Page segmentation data
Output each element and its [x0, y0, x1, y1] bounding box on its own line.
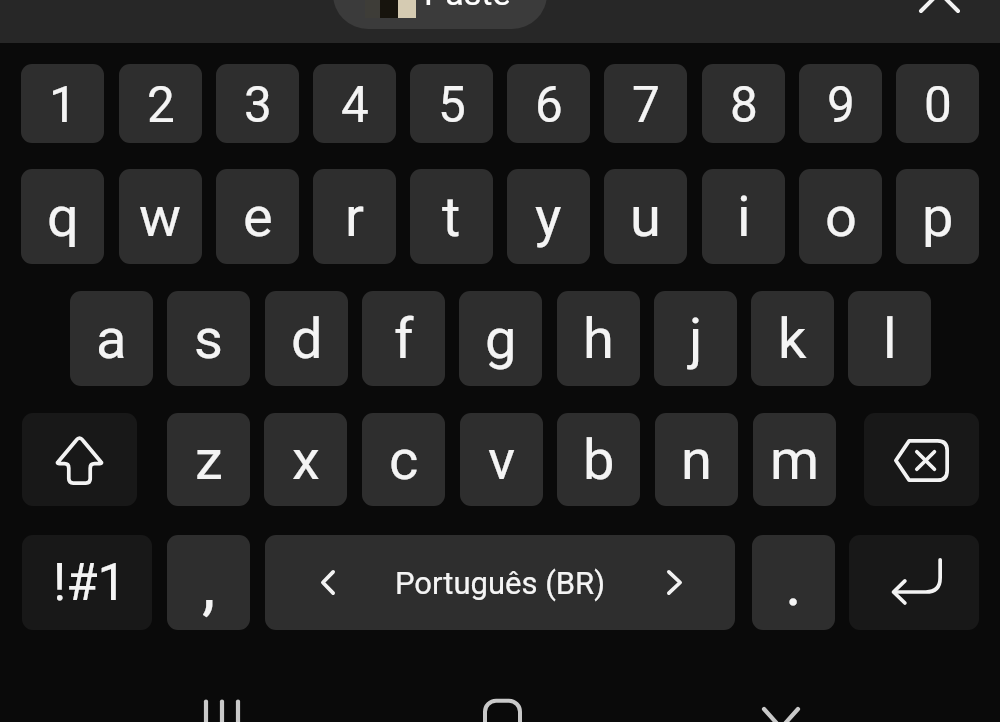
button[interactable]: b [557, 413, 640, 506]
button[interactable]: 7 [604, 64, 687, 143]
button[interactable]: u [604, 169, 687, 264]
staticText: 8 [730, 76, 758, 134]
button[interactable]: s [167, 291, 250, 386]
button[interactable]: v [460, 413, 543, 506]
button[interactable]: a [70, 291, 153, 386]
button[interactable]: 6 [507, 64, 590, 143]
button[interactable]: Back [749, 690, 813, 722]
staticText: y [535, 184, 562, 250]
staticText: b [583, 427, 615, 493]
button[interactable]: 3 [216, 64, 299, 143]
button[interactable]: Recents [190, 690, 254, 722]
button[interactable]: l [848, 291, 931, 386]
button[interactable]: 1 [21, 64, 104, 143]
button[interactable]: p [896, 169, 979, 264]
staticText: t [442, 184, 461, 250]
staticText: g [485, 306, 517, 372]
button[interactable]: n [655, 413, 738, 506]
button[interactable]: g [459, 291, 542, 386]
button[interactable]: z [167, 413, 250, 506]
button[interactable]: 8 [702, 64, 785, 143]
button[interactable]: Backspace [864, 413, 979, 506]
staticText: x [292, 427, 320, 493]
staticText: 7 [632, 76, 660, 134]
button[interactable]: Close [904, 0, 974, 27]
staticText: u [630, 184, 661, 250]
button[interactable]: 0 [896, 64, 979, 143]
staticText: r [345, 184, 364, 250]
button[interactable]: m [753, 413, 836, 506]
staticText: Português (BR) [395, 565, 605, 601]
staticText: a [96, 306, 127, 372]
staticText: 6 [535, 76, 563, 134]
button[interactable]: d [265, 291, 348, 386]
staticText: z [195, 427, 223, 493]
button[interactable]: k [751, 291, 834, 386]
staticText: 1 [49, 76, 77, 134]
button[interactable]: j [654, 291, 737, 386]
staticText: n [681, 427, 712, 493]
button[interactable]: q [21, 169, 104, 264]
button[interactable]: 4 [313, 64, 396, 143]
staticText: !#1 [53, 553, 127, 613]
button[interactable]: . [752, 535, 835, 630]
button[interactable]: 9 [799, 64, 882, 143]
staticText: f [394, 306, 414, 372]
button[interactable]: r [313, 169, 396, 264]
staticText: 3 [244, 76, 272, 134]
staticText: , [202, 544, 216, 624]
staticText: 9 [827, 76, 855, 134]
staticText: i [737, 184, 751, 250]
button[interactable]: Home [470, 690, 534, 722]
button[interactable]: Paste [333, 0, 547, 29]
staticText: Paste [424, 0, 511, 13]
button[interactable]: o [799, 169, 882, 264]
staticText: j [689, 306, 703, 372]
button[interactable]: Shift [22, 413, 137, 506]
staticText: c [389, 427, 419, 493]
staticText: q [47, 184, 79, 250]
button[interactable]: y [507, 169, 590, 264]
staticText: k [778, 306, 807, 372]
button[interactable]: 5 [410, 64, 493, 143]
button[interactable]: Português (BR) [265, 535, 735, 630]
staticText: l [883, 306, 897, 372]
button[interactable]: w [119, 169, 202, 264]
staticText: 5 [438, 76, 466, 134]
button[interactable]: i [702, 169, 785, 264]
button[interactable]: , [167, 535, 250, 630]
button[interactable]: !#1 [22, 535, 152, 630]
button[interactable]: Enter [849, 535, 979, 630]
staticText: s [194, 306, 223, 372]
staticText: . [785, 546, 802, 621]
button[interactable]: 2 [119, 64, 202, 143]
staticText: p [922, 184, 954, 250]
staticText: w [139, 184, 182, 250]
staticText: o [825, 184, 857, 250]
staticText: m [770, 427, 820, 493]
button[interactable]: e [216, 169, 299, 264]
staticText: h [583, 306, 614, 372]
staticText: d [291, 306, 323, 372]
staticText: e [243, 184, 273, 250]
staticText: 4 [341, 76, 369, 134]
button[interactable]: f [362, 291, 445, 386]
button[interactable]: x [264, 413, 347, 506]
button[interactable]: t [410, 169, 493, 264]
staticText: v [488, 427, 516, 493]
staticText: 2 [147, 76, 175, 134]
button[interactable]: h [557, 291, 640, 386]
button[interactable]: c [362, 413, 445, 506]
staticText: 0 [924, 76, 952, 134]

§ What to work on
Check every line of the data for the string "Português". Give the number of lines that have it, and only that.

§ Written solution
2